EXERCISE DETAILS:
Without including any images, reproduce each entry exactly.

===============

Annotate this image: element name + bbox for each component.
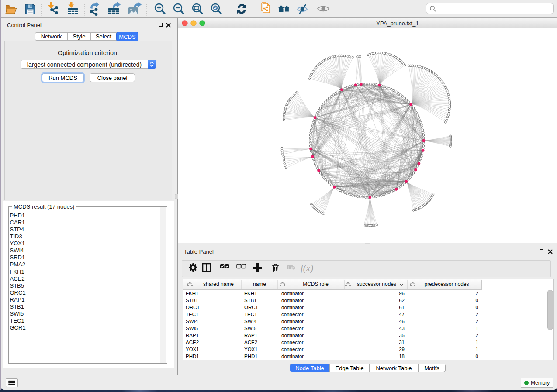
svg-text:f(x): f(x) [301,263,313,273]
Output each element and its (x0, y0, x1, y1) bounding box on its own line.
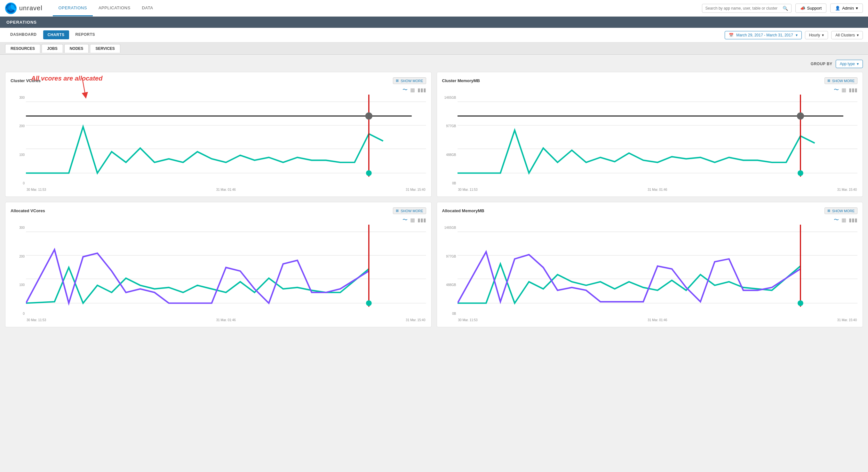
chart-svg (26, 225, 426, 317)
nav-right: 🔍 📣 Support 👤 Admin ▾ (702, 3, 863, 13)
chart-wrapper: 300 200 100 0 (10, 95, 426, 192)
line-chart-icon[interactable]: 〜 (402, 217, 408, 224)
nav-applications[interactable]: APPLICATIONS (93, 0, 136, 16)
expand-icon: ⊠ (396, 79, 399, 83)
tab-dashboard[interactable]: DASHBOARD (5, 28, 42, 42)
chart-actions: ⊠ SHOW MORE (393, 77, 426, 84)
chart-svg (458, 225, 858, 317)
sec-tab-services[interactable]: SERVICES (90, 44, 120, 53)
chevron-down-icon: ▾ (857, 62, 859, 66)
chart-y-axis: 300 200 100 0 (10, 225, 26, 322)
chart-view-icons: 〜 ▦ ▮▮▮ (10, 87, 426, 93)
search-input[interactable] (706, 6, 780, 10)
group-by-bar: GROUP BY App type ▾ (5, 60, 863, 68)
support-button[interactable]: 📣 Support (795, 3, 827, 13)
show-more-label: SHOW MORE (832, 79, 855, 83)
chart-allocated-memorymb: Allocated MemoryMB ⊠ SHOW MORE 〜 ▦ ▮▮▮ 1… (437, 202, 863, 327)
search-icon: 🔍 (782, 6, 788, 11)
nav-data[interactable]: DATA (136, 0, 159, 16)
search-box[interactable]: 🔍 (702, 4, 792, 13)
main-content: GROUP BY App type ▾ All vcores are alloc… (0, 55, 868, 332)
chevron-down-icon: ▾ (857, 33, 859, 37)
show-more-label: SHOW MORE (401, 79, 423, 83)
expand-icon: ⊠ (827, 79, 830, 83)
chevron-down-icon: ▾ (822, 33, 824, 37)
chart-title: Cluster VCores (10, 78, 41, 83)
area-chart-icon[interactable]: ▦ (841, 87, 846, 93)
line-chart-icon[interactable]: 〜 (834, 87, 839, 93)
show-more-button[interactable]: ⊠ SHOW MORE (393, 77, 426, 84)
logo-icon (5, 3, 17, 14)
show-more-button[interactable]: ⊠ SHOW MORE (393, 207, 426, 214)
svg-point-17 (797, 112, 804, 120)
logo[interactable]: unravel (5, 3, 42, 14)
bar-chart-icon[interactable]: ▮▮▮ (417, 87, 426, 93)
show-more-label: SHOW MORE (832, 209, 855, 213)
chart-view-icons: 〜 ▦ ▮▮▮ (442, 217, 858, 224)
chart-title: Allocated VCores (10, 208, 45, 213)
show-more-button[interactable]: ⊠ SHOW MORE (825, 77, 858, 84)
chart-main: 30 Mar. 11:53 31 Mar. 01:46 31 Mar. 15:4… (458, 225, 858, 322)
chart-header: Cluster MemoryMB ⊠ SHOW MORE (442, 77, 858, 84)
page-title-bar: OPERATIONS (0, 16, 868, 28)
show-more-button[interactable]: ⊠ SHOW MORE (825, 207, 858, 214)
chevron-down-icon: ▾ (796, 33, 798, 37)
top-nav: unravel OPERATIONS APPLICATIONS DATA 🔍 📣… (0, 0, 868, 16)
chart-svg (26, 95, 426, 187)
sub-nav: DASHBOARD CHARTS REPORTS 📅 March 29, 201… (0, 28, 868, 42)
chart-cluster-vcores: All vcores are allocated Cluster VCores … (5, 72, 432, 197)
svg-point-24 (366, 300, 372, 306)
calendar-icon: 📅 (729, 33, 734, 37)
tab-reports[interactable]: REPORTS (70, 28, 100, 42)
chart-y-axis: 300 200 100 0 (10, 95, 26, 192)
sec-tab-resources[interactable]: RESOURCES (5, 44, 40, 53)
bar-chart-icon[interactable]: ▮▮▮ (417, 217, 426, 223)
main-nav: OPERATIONS APPLICATIONS DATA (53, 0, 159, 16)
sec-tab-jobs[interactable]: JOBS (41, 44, 63, 53)
megaphone-icon: 📣 (800, 6, 805, 10)
chart-y-axis: 1465GB 977GB 488GB 0B (442, 95, 458, 192)
chevron-down-icon: ▾ (856, 6, 858, 10)
chart-svg (458, 95, 858, 187)
date-picker-button[interactable]: 📅 March 29, 2017 - March 31, 2017 ▾ (725, 31, 802, 39)
area-chart-icon[interactable]: ▦ (410, 87, 415, 93)
chart-x-labels: 30 Mar. 11:53 31 Mar. 01:46 31 Mar. 15:4… (458, 188, 858, 192)
nav-operations[interactable]: OPERATIONS (53, 0, 93, 16)
bar-chart-icon[interactable]: ▮▮▮ (849, 87, 858, 93)
hourly-label: Hourly (809, 33, 820, 37)
svg-point-1 (8, 6, 13, 11)
line-chart-icon[interactable]: 〜 (834, 217, 839, 224)
admin-button[interactable]: 👤 Admin ▾ (830, 3, 863, 13)
admin-label: Admin (842, 6, 854, 10)
chart-main: 30 Mar. 11:53 31 Mar. 01:46 31 Mar. 15:4… (458, 95, 858, 192)
expand-icon: ⊠ (827, 209, 830, 213)
logo-svg (5, 3, 17, 14)
show-more-label: SHOW MORE (401, 209, 423, 213)
cluster-dropdown[interactable]: All Clusters ▾ (831, 31, 863, 39)
chart-main: 30 Mar. 11:53 31 Mar. 01:46 31 Mar. 15:4… (26, 95, 426, 192)
group-by-value: App type (840, 62, 855, 66)
svg-point-9 (365, 112, 372, 120)
user-icon: 👤 (835, 6, 840, 10)
chart-allocated-vcores: Allocated VCores ⊠ SHOW MORE 〜 ▦ ▮▮▮ 300… (5, 202, 432, 327)
chart-view-icons: 〜 ▦ ▮▮▮ (10, 217, 426, 224)
line-chart-icon[interactable]: 〜 (402, 87, 408, 93)
sub-nav-right: 📅 March 29, 2017 - March 31, 2017 ▾ Hour… (725, 31, 863, 39)
tab-charts[interactable]: CHARTS (43, 30, 69, 39)
area-chart-icon[interactable]: ▦ (841, 217, 846, 223)
chart-header: Allocated MemoryMB ⊠ SHOW MORE (442, 207, 858, 214)
area-chart-icon[interactable]: ▦ (410, 217, 415, 223)
bar-chart-icon[interactable]: ▮▮▮ (849, 217, 858, 223)
svg-point-18 (797, 170, 803, 176)
cluster-label: All Clusters (835, 33, 855, 37)
group-by-dropdown[interactable]: App type ▾ (836, 60, 863, 68)
secondary-tabs: RESOURCES JOBS NODES SERVICES (0, 42, 868, 55)
expand-icon: ⊠ (396, 209, 399, 213)
group-by-label: GROUP BY (811, 62, 833, 66)
chart-title: Allocated MemoryMB (442, 208, 485, 213)
sec-tab-nodes[interactable]: NODES (64, 44, 89, 53)
date-range-label: March 29, 2017 - March 31, 2017 (736, 33, 793, 37)
chart-cluster-memorymb: Cluster MemoryMB ⊠ SHOW MORE 〜 ▦ ▮▮▮ 146… (437, 72, 863, 197)
chart-header: Allocated VCores ⊠ SHOW MORE (10, 207, 426, 214)
hourly-dropdown[interactable]: Hourly ▾ (805, 31, 828, 39)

===============

RESPONSE BELOW:
Annotate this image: element name + bbox for each component.
svg-text:f(x): f(x) [301,263,313,273]
Output each element and its (x0, y0, x1, y1) bounding box on its own line.
chart-svg (26, 225, 426, 317)
nav-right: 🔍 📣 Support 👤 Admin ▾ (702, 3, 863, 13)
chart-wrapper: 300 200 100 0 (10, 95, 426, 192)
line-chart-icon[interactable]: 〜 (402, 217, 408, 224)
nav-applications[interactable]: APPLICATIONS (93, 0, 136, 16)
expand-icon: ⊠ (396, 79, 399, 83)
tab-dashboard[interactable]: DASHBOARD (5, 28, 42, 42)
chart-actions: ⊠ SHOW MORE (393, 77, 426, 84)
chart-svg (458, 225, 858, 317)
sec-tab-services[interactable]: SERVICES (90, 44, 120, 53)
chevron-down-icon: ▾ (857, 62, 859, 66)
chart-y-axis: 300 200 100 0 (10, 225, 26, 322)
chart-view-icons: 〜 ▦ ▮▮▮ (10, 87, 426, 93)
search-input[interactable] (706, 6, 780, 10)
group-by-bar: GROUP BY App type ▾ (5, 60, 863, 68)
support-button[interactable]: 📣 Support (795, 3, 827, 13)
show-more-label: SHOW MORE (832, 79, 855, 83)
chart-allocated-memorymb: Allocated MemoryMB ⊠ SHOW MORE 〜 ▦ ▮▮▮ 1… (437, 202, 863, 327)
search-icon: 🔍 (782, 6, 788, 11)
nav-data[interactable]: DATA (136, 0, 159, 16)
search-box[interactable]: 🔍 (702, 4, 792, 13)
main-content: GROUP BY App type ▾ All vcores are alloc… (0, 55, 868, 332)
chevron-down-icon: ▾ (857, 33, 859, 37)
show-more-label: SHOW MORE (401, 79, 423, 83)
expand-icon: ⊠ (827, 79, 830, 83)
chevron-down-icon: ▾ (822, 33, 824, 37)
chart-title: Cluster VCores (10, 78, 41, 83)
area-chart-icon[interactable]: ▦ (841, 87, 846, 93)
line-chart-icon[interactable]: 〜 (834, 87, 839, 93)
show-more-button[interactable]: ⊠ SHOW MORE (393, 77, 426, 84)
logo-icon (5, 3, 17, 14)
show-more-button[interactable]: ⊠ SHOW MORE (393, 207, 426, 214)
svg-point-17 (797, 112, 804, 120)
logo[interactable]: unravel (5, 3, 42, 14)
bar-chart-icon[interactable]: ▮▮▮ (417, 87, 426, 93)
show-more-label: SHOW MORE (832, 209, 855, 213)
chart-view-icons: 〜 ▦ ▮▮▮ (442, 217, 858, 224)
chart-title: Allocated VCores (10, 208, 45, 213)
show-more-button[interactable]: ⊠ SHOW MORE (825, 77, 858, 84)
chart-main: 30 Mar. 11:53 31 Mar. 01:46 31 Mar. 15:4… (458, 225, 858, 322)
chart-header: Cluster MemoryMB ⊠ SHOW MORE (442, 77, 858, 84)
page-title-bar: OPERATIONS (0, 16, 868, 28)
show-more-button[interactable]: ⊠ SHOW MORE (825, 207, 858, 214)
chevron-down-icon: ▾ (796, 33, 798, 37)
top-nav: unravel OPERATIONS APPLICATIONS DATA 🔍 📣… (0, 0, 868, 16)
chart-svg (26, 95, 426, 187)
sub-nav: DASHBOARD CHARTS REPORTS 📅 March 29, 201… (0, 28, 868, 42)
chart-cluster-vcores: All vcores are allocated Cluster VCores … (5, 72, 432, 197)
svg-point-24 (366, 300, 372, 306)
calendar-icon: 📅 (729, 33, 734, 37)
tab-reports[interactable]: REPORTS (70, 28, 100, 42)
chart-y-axis: 300 200 100 0 (10, 95, 26, 192)
sec-tab-resources[interactable]: RESOURCES (5, 44, 40, 53)
bar-chart-icon[interactable]: ▮▮▮ (417, 217, 426, 223)
main-nav: OPERATIONS APPLICATIONS DATA (53, 0, 159, 16)
sec-tab-jobs[interactable]: JOBS (41, 44, 63, 53)
megaphone-icon: 📣 (800, 6, 805, 10)
chart-y-axis: 1465GB 977GB 488GB 0B (442, 95, 458, 192)
chevron-down-icon: ▾ (856, 6, 858, 10)
chart-svg (458, 95, 858, 187)
date-picker-button[interactable]: 📅 March 29, 2017 - March 31, 2017 ▾ (725, 31, 802, 39)
area-chart-icon[interactable]: ▦ (410, 87, 415, 93)
chart-x-labels: 30 Mar. 11:53 31 Mar. 01:46 31 Mar. 15:4… (458, 188, 858, 192)
nav-operations[interactable]: OPERATIONS (53, 0, 93, 16)
bar-chart-icon[interactable]: ▮▮▮ (849, 87, 858, 93)
hourly-label: Hourly (809, 33, 820, 37)
svg-point-1 (8, 6, 13, 11)
line-chart-icon[interactable]: 〜 (834, 217, 839, 224)
admin-button[interactable]: 👤 Admin ▾ (830, 3, 863, 13)
admin-label: Admin (842, 6, 854, 10)
chart-main: 30 Mar. 11:53 31 Mar. 01:46 31 Mar. 15:4… (458, 95, 858, 192)
expand-icon: ⊠ (827, 209, 830, 213)
logo-svg (5, 3, 17, 14)
show-more-label: SHOW MORE (401, 209, 423, 213)
cluster-dropdown[interactable]: All Clusters ▾ (831, 31, 863, 39)
chart-main: 30 Mar. 11:53 31 Mar. 01:46 31 Mar. 15:4… (26, 95, 426, 192)
group-by-value: App type (840, 62, 855, 66)
svg-point-9 (365, 112, 372, 120)
user-icon: 👤 (835, 6, 840, 10)
chart-allocated-vcores: Allocated VCores ⊠ SHOW MORE 〜 ▦ ▮▮▮ 300… (5, 202, 432, 327)
chart-view-icons: 〜 ▦ ▮▮▮ (10, 217, 426, 224)
line-chart-icon[interactable]: 〜 (402, 87, 408, 93)
sub-nav-right: 📅 March 29, 2017 - March 31, 2017 ▾ Hour… (725, 31, 863, 39)
tab-charts[interactable]: CHARTS (43, 30, 69, 39)
area-chart-icon[interactable]: ▦ (841, 217, 846, 223)
chart-header: Allocated MemoryMB ⊠ SHOW MORE (442, 207, 858, 214)
area-chart-icon[interactable]: ▦ (410, 217, 415, 223)
bar-chart-icon[interactable]: ▮▮▮ (849, 217, 858, 223)
svg-point-18 (797, 170, 803, 176)
cluster-label: All Clusters (835, 33, 855, 37)
group-by-dropdown[interactable]: App type ▾ (836, 60, 863, 68)
secondary-tabs: RESOURCES JOBS NODES SERVICES (0, 42, 868, 55)
expand-icon: ⊠ (396, 209, 399, 213)
group-by-label: GROUP BY (811, 62, 833, 66)
chart-title: Allocated MemoryMB (442, 208, 485, 213)
sec-tab-nodes[interactable]: NODES (64, 44, 89, 53)
date-range-label: March 29, 2017 - March 31, 2017 (736, 33, 793, 37)
chart-cluster-memorymb: Cluster MemoryMB ⊠ SHOW MORE 〜 ▦ ▮▮▮ 146… (437, 72, 863, 197)
chart-header: Allocated VCores ⊠ SHOW MORE (10, 207, 426, 214)
hourly-dropdown[interactable]: Hourly ▾ (805, 31, 828, 39)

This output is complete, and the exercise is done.